Sport / 26.01.2020 • 21:16 Uhr / 5 Minuten Lesezeit
Der Schweizer Daniel Yule wurde nach seinem Sieg beim Slalom in Kitzbühel von seinen Kollegen und Teambetreuern auf Händen getragen und gefeiert. Gepa
Der Schweizer Daniel Yule wurde nach seinem Sieg beim Slalom in Kitzbühel von seinen Kollegen und Teambetreuern auf Händen getragen und gefeiert. Gepa

Daniel Yule schafft ersten Schweizer Sieg seit Dumeng Giovanoli 1968 – Zweiter Platz für Marco Schwarz.

Kitzbühel Marco Schwarz ist dem ersten Weltcupsieg nach seinem Kreuzbandriss wieder eine Position nähergekommen. Der Kärntner landete im Slalom von Kitzbühel hinter dem Schweizer Daniel Yule an der zweiten Position. Auf Rang drei fuhr Vorjahressieger Clement Noel vor Überraschungsmann Lucas Braathen und Henrik Kristoffersen aus Norwegen. „Mega! Beim Heimrennen in Führung zu gehen, ist unglaublich. Ich wollte das gewinnen, ich habe voll attackiert, ich freue mich mega über den zweiten Platz“, sagte Schwarz, der erstmals in Kitzbühel auf dem Podest stand. „Man will immer abliefern beim Heimweltcup. Das Gefühl und die schnellen Schwünge sind wieder da.“

100.000 Euro für den Sieg

Es war der erste Sieg für einen Schweizer Slalomläufer in Kitzbühel seit Dumeng Giovanoli 1968, er kassierte dafür das im Rahmen des 80er-Jubiläums der Hahnenkammrennen ausgelobte, einmalige 100.000-Euro-Preisgeld. „In Kitzbühel zu gewinnen, ist der Wahnsinn“, jubelte der 26-Jährige, der sich freute, dass er langsam die Schweizer Rekorde auf den Kopf stellt. In Adelboden hatte er seinen dritten Weltcup-Erfolg gefeiert, so viele hatte im Slalom noch kein Schweizer vor ihm erreicht – nun hält er bereits bei vier.

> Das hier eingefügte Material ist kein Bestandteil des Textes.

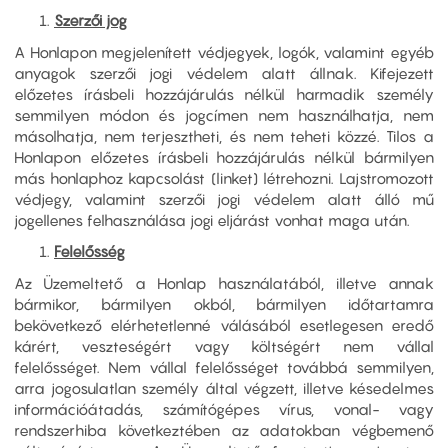
Szerzői jog
A Honlapon megjelenített védjegyek, logók, valamint egyéb
anyagok szerzői jogi védelem alatt állnak. Kifejezett
előzetes írásbeli hozzájárulás nélkül harmadik személy
semmilyen módon és jogcímen nem használhatja, nem
másolhatja, nem terjesztheti, és nem teheti közzé. Tilos a
Honlapon előzetes írásbeli hozzájárulás nélkül bármilyen
más honlaphoz kapcsolást (linket) létrehozni. Lajstromozott
védjegy, valamint szerzői jogi védelem alatt álló mű
jogellenes felhasználása jogi eljárást vonhat maga után.
Felelősség
Az Üzemeltető a Honlap használatából, illetve annak
bármikor, bármilyen okból, bármilyen időtartamra
bekövetkező elérhetetlenné válásából esetlegesen eredő
kárért, veszteségért vagy költségért nem vállal
felelősséget. Nem vállal felelősséget továbbá semmilyen,
arra jogosulatlan személy által végzett, illetve késedelmes
információátadás, számítógépes vírus, vonal- vagy
rendszerhiba következtében az adatokban végbemenő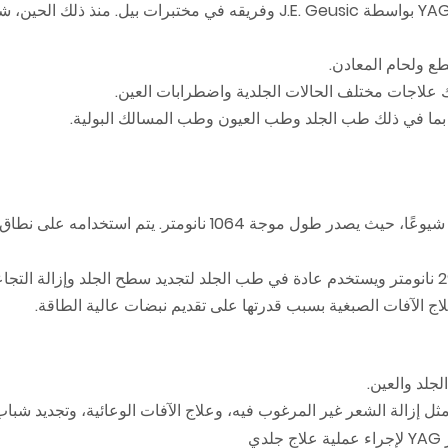
لاج الآفات الصبغية بسبب قدرتها على تقديم نبضات عالية الطاقة.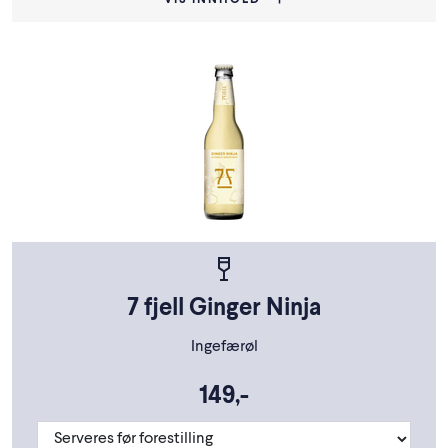
VIS INNHOLD
7 fjell Ginger Ninja
Ingefærøl
149,-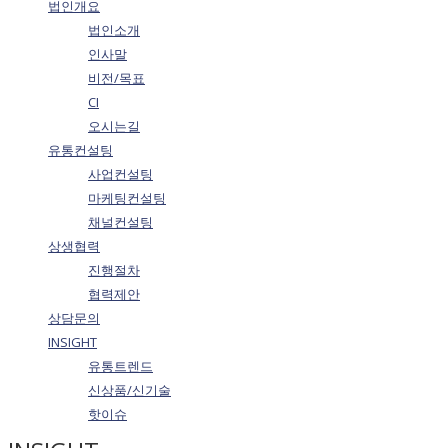
법인개요
법인소개
인사말
비전/목표
CI
오시는길
유통컨설팅
사업컨설팅
마케팅컨설팅
채널컨설팅
상생협력
진행절차
협력제안
상담문의
INSIGHT
유통트렌드
신상품/신기술
핫이슈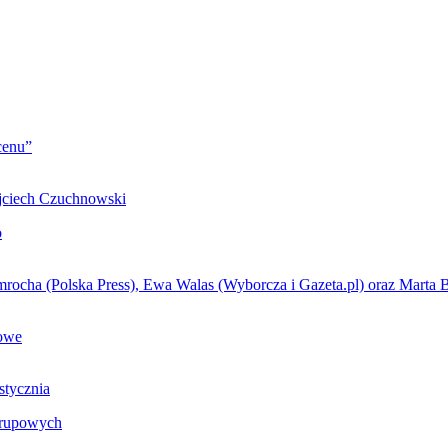
cenu”
o
iowe
grupowych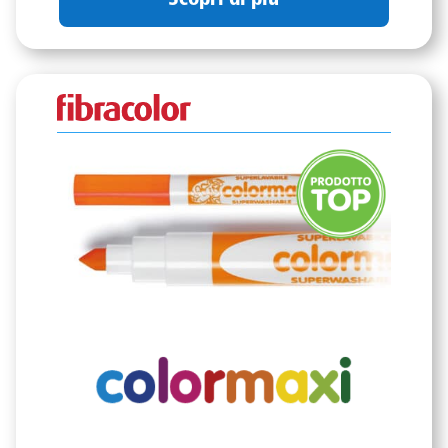
Scopri di più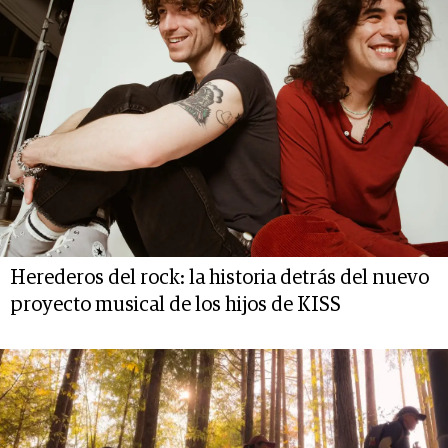
Herederos del rock: la historia detrás del nuevo
proyecto musical de los hijos de KISS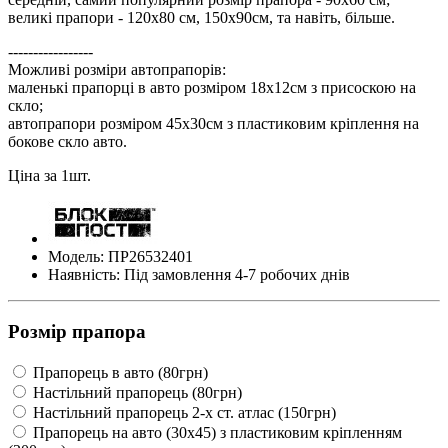
великі прапори - 120х80 см, 150х90см, та навіть, більше.
-----------------
Можливі розміри автопрапорів:
маленькі прапорці в авто розміром 18х12см з присоскою на
скло;
автопрапори розміром 45х30см з пластиковим кріплення на
бокове скло авто.
Ціна за 1шт.
Модель: ПР26532401
Наявність: Під замовлення 4-7 робочих днів
Розмір прапора
Прапорець в авто (80грн)
Настільний прапорець (80грн)
Настільний прапорець 2-х ст. атлас (150грн)
Прапорець на авто (30х45) з пластиковим кріпленням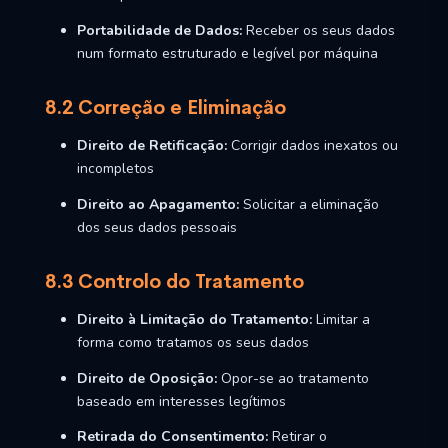
Portabilidade de Dados:
Receber os seus dados
num formato estruturado e legível por máquina
8.2 Correção e Eliminação
Direito de Retificação:
Corrigir dados inexatos ou
incompletos
Direito ao Apagamento:
Solicitar a eliminação
dos seus dados pessoais
8.3 Controlo do Tratamento
Direito à Limitação do Tratamento:
Limitar a
forma como tratamos os seus dados
Direito de Oposição:
Opor-se ao tratamento
baseado em interesses legítimos
Retirada do Consentimento:
Retirar o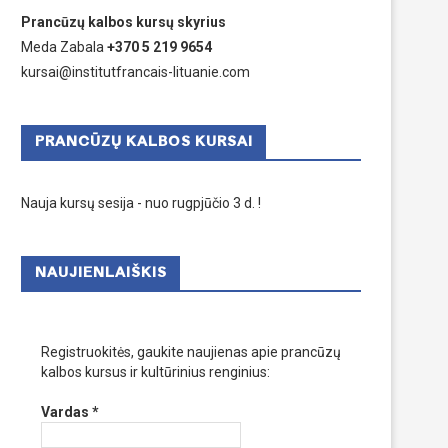
Prancūzų kalbos kursų skyrius
Meda Zabala
+370 5 219 9654
kursai@institutfrancais-lituanie.com
PRANCŪZŲ KALBOS KURSAI
Nauja kursų sesija - nuo rugpjūčio 3 d. !
NAUJIENLAIŠKIS
Registruokitės, gaukite naujienas apie prancūzų
kalbos kursus ir kultūrinius renginius:
Vardas
*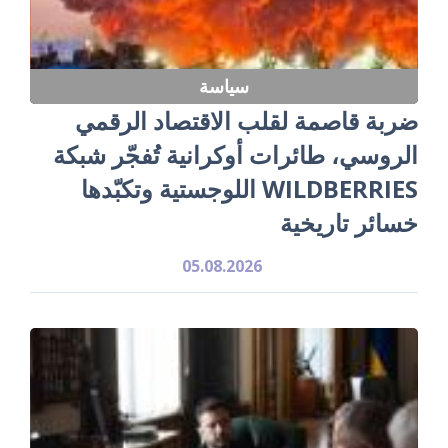
سياسة
ضربة قاصمة لقلب الاقتصاد الرقمي
الروسي، طائرات أوكرانية تُفجّر شبكة
WILDBERRIES اللوجستية وتكبّدها
خسائر تاريخية
05.08.2026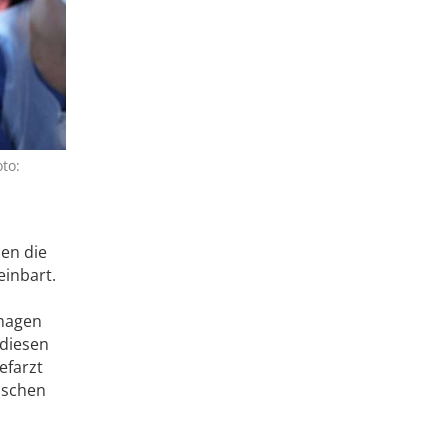
to:
en die
einbart.
nhagen
 diesen
efarzt
ischen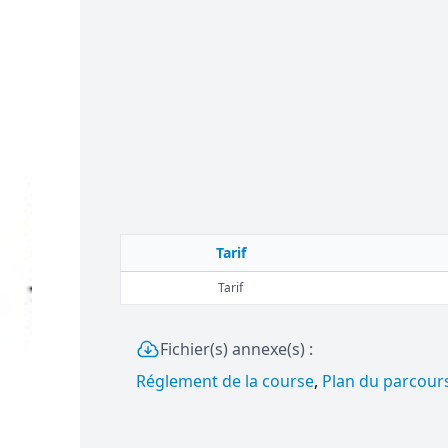
Tarif
Tarif
Fichier(s) annexe(s) :
Réglement de la course
,
Plan du parcour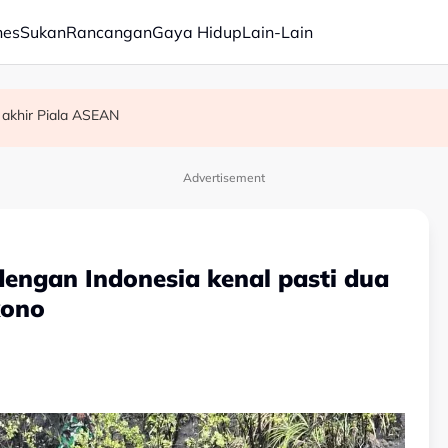
nes
Sukan
Rancangan
Gaya Hidup
Lain-Lain
 akhir Piala ASEAN
am ikan
Advertisement
engan Indonesia kenal pasti dua
kono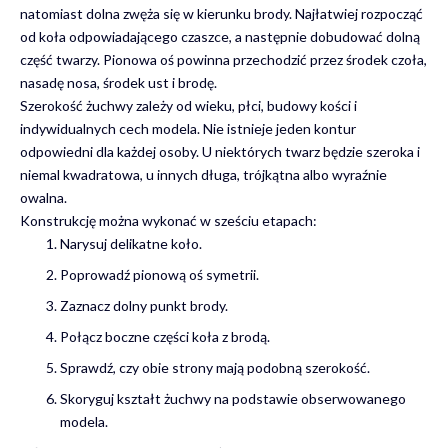
natomiast dolna zwęża się w kierunku brody. Najłatwiej rozpocząć
od koła odpowiadającego czaszce, a następnie dobudować dolną
część twarzy. Pionowa oś powinna przechodzić przez środek czoła,
nasadę nosa, środek ust i brodę.
Szerokość żuchwy zależy od wieku, płci, budowy kości i
indywidualnych cech modela. Nie istnieje jeden kontur
odpowiedni dla każdej osoby. U niektórych twarz będzie szeroka i
niemal kwadratowa, u innych długa, trójkątna albo wyraźnie
owalna.
Konstrukcję można wykonać w sześciu etapach:
Narysuj delikatne koło.
Poprowadź pionową oś symetrii.
Zaznacz dolny punkt brody.
Połącz boczne części koła z brodą.
Sprawdź, czy obie strony mają podobną szerokość.
Skoryguj kształt żuchwy na podstawie obserwowanego
modela.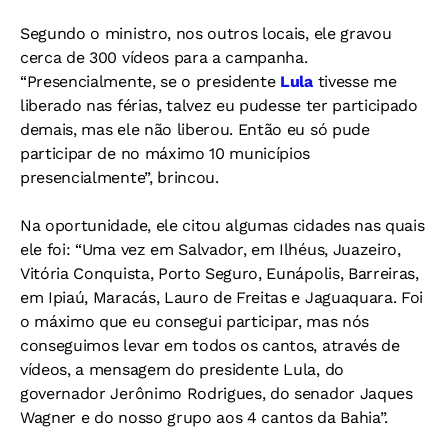
Segundo o ministro, nos outros locais, ele gravou
cerca de 300 vídeos para a campanha.
“Presencialmente, se o presidente
Lula
tivesse me
liberado nas férias, talvez eu pudesse ter participado
demais, mas ele não liberou. Então eu só pude
participar de no máximo 10 municípios
presencialmente”, brincou.
Na oportunidade, ele citou algumas cidades nas quais
ele foi: “Uma vez em Salvador, em Ilhéus, Juazeiro,
Vitória Conquista, Porto Seguro, Eunápolis, Barreiras,
em Ipiaú, Maracás, Lauro de Freitas e Jaguaquara. Foi
o máximo que eu consegui participar, mas nós
conseguimos levar em todos os cantos, através de
vídeos, a mensagem do presidente Lula, do
governador Jerônimo Rodrigues, do senador Jaques
Wagner e do nosso grupo aos 4 cantos da Bahia”.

Überraschungsmann aus Kärnten

Michael Matt fiel im Finale zwar von drei auf sechs zurück, durfte sich nach den Ausfällen und Patzern in den vergangenen Rennen aber wieder auf dem richtigen Weg wähnen. „Mit dem Ergebnis bin ich sehr zufrieden, bis zur letzten Zwischenzeit war ich fast ganz vorne mit dabei. Das ist sehr positiv.“ Der Überraschungsmann aus österreichischer Sicht war der Kärntner Adrian Pertl, der sich mit Laufbestzeit von 24 auf acht verbesserte. Er kam damit in seinem erst fünften Weltcup-Slalom erstmals in die Punkteränge, und das ausgerechnet auf dem schwierigen Ganslernhang. „Unglaublich! Der Lauf war okay, aber vom Gefühl her nicht wirklich gut. Ich war überrascht, dass ich so lange in der Führungsposition sitzen durfte“, sagte der 23-Jährige aus Reichenau. Manuel Feller hatte im ersten Lauf einen Übergang nicht optimal erwischt, das Bessermachen klappte im zweiten Versuch nicht ganz, er wurde 13. „Ich bin auf 110 Prozent in den zweiten Durchgang gegangen. Wer da jetzt zufrieden ist, ist kein Rennfahrer. Ich habe alles gegeben, wie es ausschaut, bin ich momentan einfach nicht viel schneller.“ Fabio Gstrein landete auf Platz 16 und rundete ein mannschaftlich starkes rot-weiß-rotes Ergebnis ab.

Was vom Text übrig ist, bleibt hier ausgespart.